Author Event: Jim Butcher at the University Bookstore, Seattle, WA (20070403)

Posted in Books, Other on April 4th, 2007 by Eric Franklin

Jim Butcher at University Bookstore, Seattle, WA (20070403)

Jim Butcher came to town yesterday in support of his new book, White Night (The Dresden Files, Book 9). The series, for those of you unfamiliar, is about a wizard detective named Harry Dresden. I was unfamiliar with Butcher’s printed work and went to this “non-reading” (more on this in a moment) because I’ve been enjoying the new “Dresden Files” show on the Sci-Fi Channel and I thought it might be fun to see what the books and author are like. There’s usually interesting fodder for questions when a writer’s work gets adapted for tv or film.

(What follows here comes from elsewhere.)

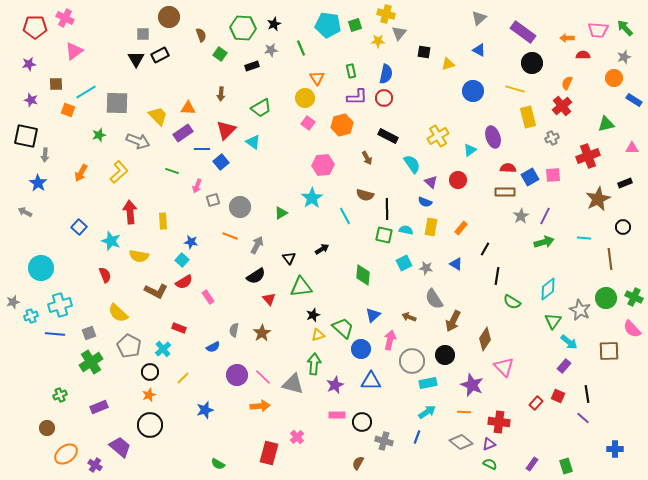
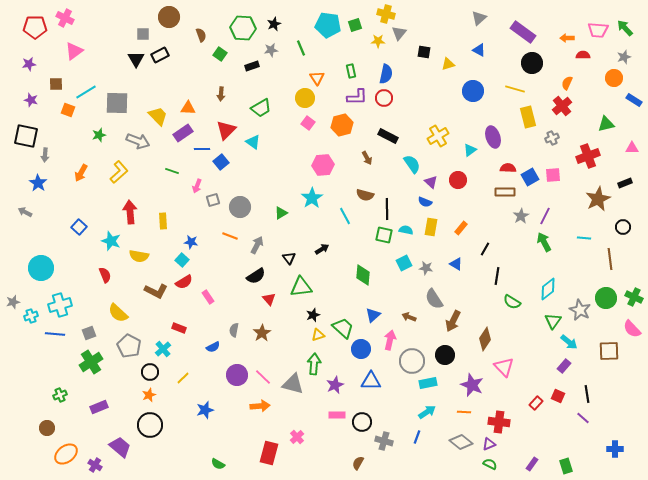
green arrow at (544, 242): rotated 102 degrees counterclockwise
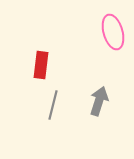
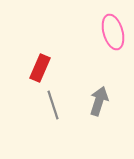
red rectangle: moved 1 px left, 3 px down; rotated 16 degrees clockwise
gray line: rotated 32 degrees counterclockwise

I wasn’t really prepared for the mob of people that would be in attendance. Typically, when I show up 20 minutes early for a reading, as I did last night, I have my pick of where to sit. Last night, I could hear the “standing-room only” audience upstairs at the University Bookstore long before I saw them. The place was packed down the aisles with enthusiastic fans, some of which apparently showed up at 1 (the event was at 7). It turns out that this was all for good reason since Jim Butcher proved himself to be a “fan’s fan” - a highly caffeinated, energetic, and funny presenter who kept answering questions until he was told that he needed to stop and sign books so they could close the store.

I’d definitely check out Jim Butcher the next time he comes to town and I may even try reading some of the Dresden books before he comes back. They’re pulpy (I read the first two chapters of the new book while waiting for him to come on), but they’re fast reads with fun characters, lots of crime scene dialog, and a funny hero who gets persistently beaten down.